映画三昧 その3 PARIS JE T’AIME(2006年 オムニバス)
1 月 4th, 2009
パリをネタに18人の映画監督がショートストーリーを撮り下ろしている「PARIS JE T’AIME」を見ました。
ストーリーのリストは以下の通り。
- モンマルトル(監督:ブリュノ・ポダリデス)
- セーヌ河岸(監督:グリンダ・チャーダ)
- マレ地区(監督:ガス・バン・サント)
- チュイルリー(監督:コーエン兄弟)
- 16区から遠く離れて(監督:ウォルター・サレス)
- ショワジー門(監督:クリストファー・ドイル)
- バスティーユ(監督:イサベル・コイシェ)
- ヴィクトワール広場(監督:諏訪敦彦)
- エッフェル塔(監督:シルヴァン・ショメ)
- モンソー公園(監督:アルフォンソ・キュアロン)
- デ・ザンファン・ルージュ地区(監督:オリヴィエ・アサヤス)
- お祭り広場(監督:オリヴァー・シュミッツ)
- ピガール(監督:リチャード・ラグラヴェネーズ)
- マドレーヌ界隈(監督:ヴィンチェンゾ・ナタリ)
- ペール・ラシェーズ墓地(監督:ウェス・クレイヴン)
- フォブール・サン・ドニ(監督:トム・ティクバ)
- カルチェラタン(監督:フレデリック・オーピュルタン)
- 14区(監督:アレクサンダー・ペイン)
どれもこれも「出会い」、もしくは「別れ」の情景をテーマにした作品です。
常日頃から「日常と非日常の間にいたい」と思っているボクとしては、「出会い」や「別れ」はまさに「日常と非日常の間」の代名詞だと思っているので、どの作品もかなりグッときました。
特に「セーヌ河岸」。
アラブ系移民の女子大学生と、パリジャン丸出しの男子大学生の出会いの話。
アラブ系移民の女子大学生と知り合った男子大学生が、彼女ともう一度会いたくて、モスクの前で待ち伏せしてると、彼女と彼女のおじーちゃんが一緒に出てくる。
おじーちゃんは、孫がとっても意識しているパリジャンな男子大学生に対して、最初は警戒しているわけだけど、孫の様子を見て「一緒に帰るかい」と男子大学生を誘う。
おじーちゃんは、孫娘の自慢を男子大学生にしはじめるんだけど・・・そこで
「孫は大学でフランスの歴史の勉強をしている。
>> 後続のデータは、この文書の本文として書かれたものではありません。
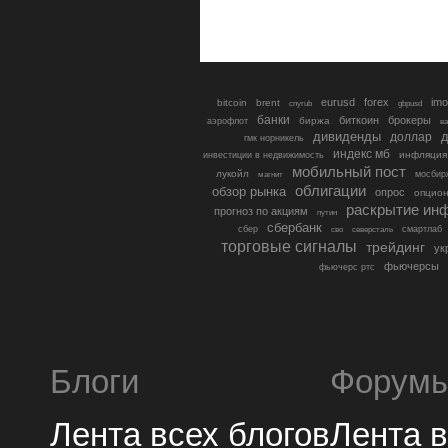
eurusd
forex
imo
bitcoin
brent
cnyrub
gbpusd
банки
биткоин
брокеры
биржа
аэрофлот
в
дивиденды
доллар
д
гмк норникель
индекс мб
инфляция
инвестиции в недвижимость
мобильный пост
лукойл
мосбир
магнит
облигации
обзор рынка
опрос
опцио
раскрытие ин
прогноз по акциям
путин
сбербанк
сбер
северсталь
смартлаб
сво
торговые сигналы
трейдинг
ук
фьючерсы
фьючерс ртс
Блоги
Форум
Лента всех блогов
Лента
そして、将来彼女なりのフランスを語るようになるんだよ」
と、言ってFin。
ボクは、このセリフが、このオムニバス映画集の中で一番グッときました。
こういう感覚を目の当たりにすると(どういう感覚を感じたかは書かないことにする)、いっつもボクは「日本なんかにいちゃいけない」って思うのです。
若いときは、こういう時にすぐに「外国にどうやって住むか」なんてことを考え始めてたわけですが、今はかなり冷静で、以下のような思考パターンでリアリティをもって消化できたりします。
- 「日本にいちゃいけない」と思う。
- 「いちゃいけない」ってことはない。それは乱暴すぎる。
- 日常と非日常の間にいることができれば、「日本・外国」「都会・田舎」などなど・・・全部意味はない!と思い直す
- 「できること」をやって無理せず、自然に「日常と非日常の間」にいることを目指すことを再確認。